Avec des accélérations pareilles, la prise de risque est d’autant plus forte. Comment vous sentez-vous mentalement, la peur vous envahit-elle ?

Ce n’est pas vraiment de la peur, mais une concentration. Je suis conscient de ce qui peut arriver mais je ne pense pas à ce qui peut se passer de mal, sinon c’est déjà du négatif. Il faut penser positif, il faut y aller en se disant que l’on fera son max pour être le meilleur. Et même si, finalement, on n’est pas le meilleur mais qu’on a fait de son mieux, il ne faut pas le regretter. Si aujourd’hui mon maximum c’est être cinquième ou sixième, eh bien je le prends et je suis heureux. Pour revenir à la peur, il y a certes une conscience du danger, mais qui nécessite d’être un peu fataliste. On ne peut pas tout contrôler, il arrivera ce qui doit arriver.

Et votre entourage, comment le vit-il ?

Depuis petit, ça n’a jamais trop plu à ma mère, disons qu’elle était soucieuse. Elle fait l’effort mais préfère écouter. Mon père, lui, a toujours aimé regarder et me suivre. Par contre, il est plus à l’aise lorsqu’il me voit à la télé sur les premières places que lorsqu’il ne me voit pas. Pour ce qui est de ma sœur, elle est très sensible, alors elle regarde mais elle se met également dans sa bulle et se dit qu’elle est avec moi. Ma chérie, je ne sais pas bien, elle regarde, et même si parfois elle peut être froide, elle me soutient énormément.

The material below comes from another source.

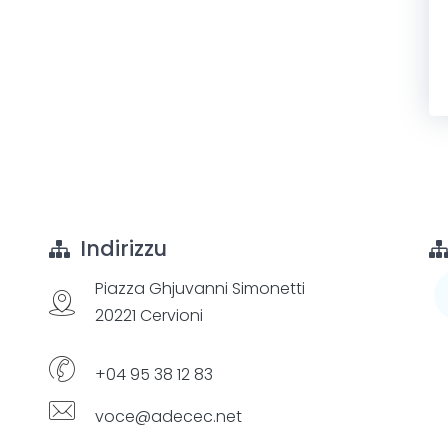
Indirizzu
Piazza Ghjuvanni Simonetti
20221 Cervioni
+04 95 38 12 83
voce@adecec.net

À une semaine du Grand prix du Qatar, vous sentez-vous en confiance pour la suite ?

Même si l’échéance arrive, disons que je me sens plutôt décontracté. Le fait d’être resté seul au Qatar pour les essais et la course me permet d’être vraiment concentré et ça me plaît. J’ai le temps pour tout faire : m’entraîner, me reposer, bien manger et faire quelques interviews [rires].

Après, j’ai hâte de remonter sur la moto, le fait de vivre dans le moment présent me fait apprécier ce que je fais actuellement. J’évite de me faire trop de films. Pour me détendre, je regarde pas mal de golf le soir avec de grandes étendues vertes ou, parfois, comme la nuit dernière, j’ai regardé un vieux documentaire moto et ça m’a fait du bien de revoir ces choses qui m’animent.

Pour terminer, est-ce que vous avez un circuit de prédilection ?

On peut croire qu’il y a des circuits qui vont mieux aller que d’autres. Pourtant, avec les années et l’expérience, je me suis aperçu que certains où je pensais bien faire j’ai en réalité eu des difficultés, et inversement. Toutes ces expériences m’ont appris à vivre au présent. On ne peut pas contrôler ce genre de choses. Je fais le métier de mes rêves et je parcours le monde entier pour faire ce que j’aime, donc rien que ça, c’est déjà énorme et je suis vraiment heureux.